Regresé a mi casa. Mi nieto no ocultó su disgusto.
—¿Tu abuela vivirá aquí? Es vieja —oí que decía su novia.
«Vieja a los sesenta y cinco», pensé, indignada.
Llamé a mi hija.
—Mamá, acabo de empezar a vivir. No puedo cargar contigo ahora.
Hablé con un abogado. Tenía derecho a quedarme, pero no quería pleitos.
Al final, di un ultimátum a mi nieto. Su novia se fue. Él también, dejándome palabras duras.

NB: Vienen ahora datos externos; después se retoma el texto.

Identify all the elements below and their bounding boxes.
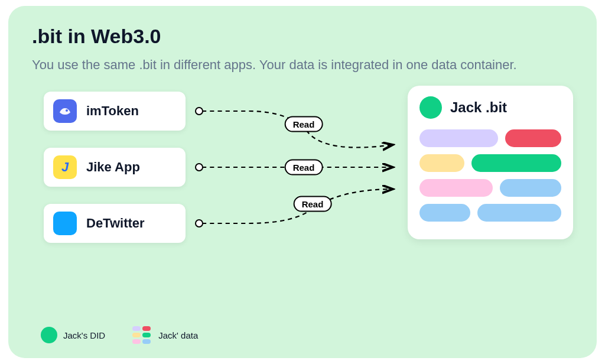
data-bars bbox=[419, 129, 561, 222]
diagram-subtitle: You use the same .bit in different apps.… bbox=[32, 56, 552, 74]
app-label: DeTwitter bbox=[86, 216, 145, 231]
data-bar bbox=[419, 179, 493, 197]
data-bar bbox=[477, 204, 562, 222]
app-card-imtoken: imToken bbox=[44, 92, 186, 131]
data-bar bbox=[505, 129, 561, 147]
data-bar bbox=[500, 179, 562, 197]
legend-item-did: Jack's DID bbox=[41, 327, 105, 343]
data-bar bbox=[419, 204, 470, 222]
port-detwitter bbox=[195, 219, 203, 228]
svg-point-0 bbox=[66, 109, 68, 112]
did-circle-icon bbox=[41, 327, 57, 343]
edge-label-read: Read bbox=[285, 116, 323, 132]
diagram-panel: .bit in Web3.0 You use the same .bit in … bbox=[8, 6, 597, 358]
data-bar bbox=[471, 154, 561, 172]
app-label: Jike App bbox=[86, 160, 140, 175]
jike-icon: J bbox=[53, 155, 77, 179]
edge-label-read: Read bbox=[294, 196, 332, 212]
data-bar bbox=[419, 154, 464, 172]
legend: Jack's DID Jack' data bbox=[41, 326, 198, 344]
did-circle-icon bbox=[419, 96, 442, 119]
detwitter-icon bbox=[53, 212, 77, 235]
data-container-card: Jack .bit bbox=[408, 86, 573, 239]
app-card-detwitter: DeTwitter bbox=[44, 204, 186, 243]
port-jike bbox=[195, 163, 203, 171]
legend-label: Jack's DID bbox=[63, 330, 105, 340]
container-name: Jack .bit bbox=[450, 99, 507, 116]
app-card-jike: J Jike App bbox=[44, 148, 186, 187]
diagram-title: .bit in Web3.0 bbox=[32, 25, 573, 48]
legend-data-icon bbox=[132, 326, 152, 344]
app-label: imToken bbox=[86, 103, 139, 119]
legend-label: Jack' data bbox=[158, 330, 198, 340]
edge-label-read: Read bbox=[285, 159, 323, 175]
data-bar bbox=[419, 129, 498, 147]
diagram-canvas: imToken J Jike App DeTwitter Read bbox=[32, 86, 573, 275]
imtoken-icon bbox=[53, 99, 77, 123]
legend-item-data: Jack' data bbox=[132, 326, 198, 344]
port-imtoken bbox=[195, 107, 203, 115]
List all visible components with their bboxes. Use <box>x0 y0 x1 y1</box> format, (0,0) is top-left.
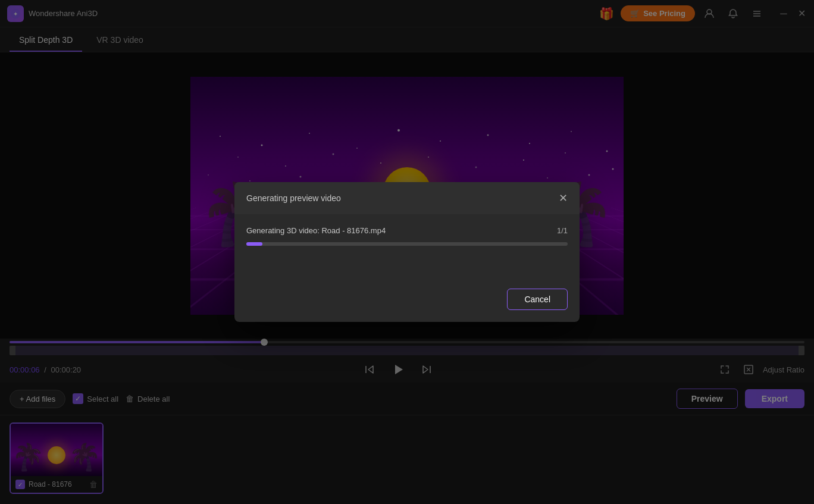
progress-count: 1/1 <box>557 226 568 235</box>
modal-header: Generating preview video ✕ <box>234 182 580 214</box>
progress-bar <box>246 242 568 246</box>
cancel-button[interactable]: Cancel <box>507 289 568 310</box>
modal-close-button[interactable]: ✕ <box>559 192 568 205</box>
modal-footer: Cancel <box>234 281 580 322</box>
modal-overlay: Generating preview video ✕ Generating 3D… <box>0 0 814 504</box>
modal-title: Generating preview video <box>246 193 341 203</box>
progress-label: Generating 3D video: Road - 81676.mp4 <box>246 226 386 235</box>
modal-body: Generating 3D video: Road - 81676.mp4 1/… <box>234 214 580 246</box>
progress-fill <box>246 242 262 246</box>
progress-row: Generating 3D video: Road - 81676.mp4 1/… <box>246 226 568 235</box>
generating-modal: Generating preview video ✕ Generating 3D… <box>234 182 580 322</box>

Lo dejé ir. Él tenía su vida por delante. Yo, solo recuerdos.
Ahora, vuelvo al parque, a nuestro banco. A veces, él me visita en sueños.
—Vete —le digo—. Demasiado pronto para seguirte.
No es justo. Algunos se van juntos, sin sufrir, sin cansar a los suyos. Otros nos quedamos, olvidados, hasta que nos recogen como un mueble viejo.
A solas, hablo con su foto.
—Mira cómo son nuestros hijos, Javier. Los tuyos me echaron. La mía… me falló.
Los días pasan, lentos. A veces pienso que la vejez no perdona. Ni a ellos, ni a nosotros.